On Thu, Jul 07, 2005 at 03:48:37PM -0400, Steve Grubb wrote:
On Thursday 07 July 2005 15:04, Greg KH wrote:
> You are adding auditfs, a new userspace access, right?
Not sure what you mean. This is using the same netlink interface that all the
rest of the audit system is using for command and control. Nothing has
changed here. What is different is the message I send into the kernel. The
audit system dispatches it into Tim's code which in turn sets up the watch.
What is auditfs for then?
> His email provided no documentation that I could see. Am I just
missing
> something?
The auditfs code is programmed by filling out the watch_transport structure
and sending a AUDIT_WATCH_INS message type. The perms, pathlen, & keylen are
all that's filled out. The path & key are stored back to back in the payload
section. To delete, you do the same thing and send AUDIT_WATCH_REM message.

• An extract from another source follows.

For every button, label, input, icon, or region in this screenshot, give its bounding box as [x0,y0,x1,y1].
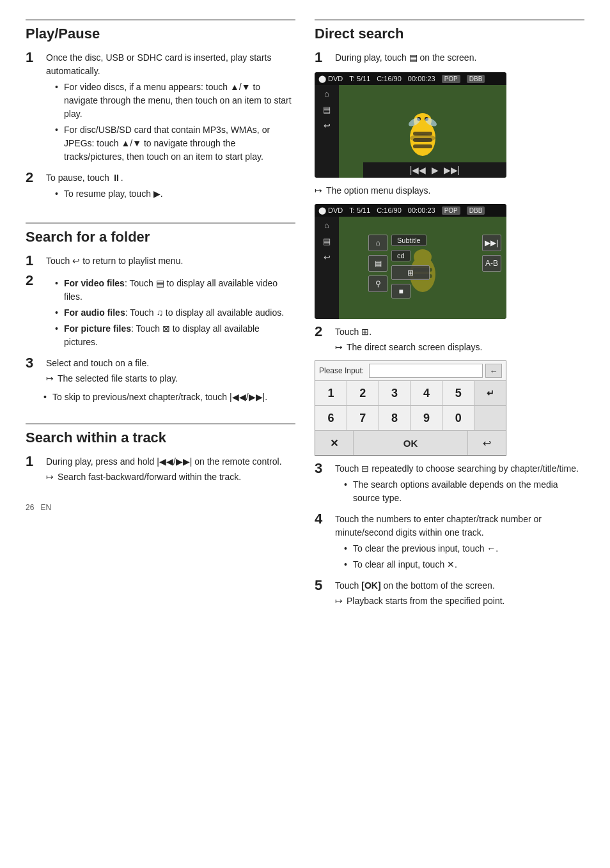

Yes, this should be added to the documentation.
So how does userspace interact with auditfs?
Tim's code lets you say I want change notification to this file
only. The
notification follows the audit format with all relavant pieces of information
gathered at the time of the event and serialized with all other events.
That's great, and I understand the need for it. I just see all the
duplication between this effort and inotify, and know of Tim's
reluctance to want to work with inotify, and am objecting to that.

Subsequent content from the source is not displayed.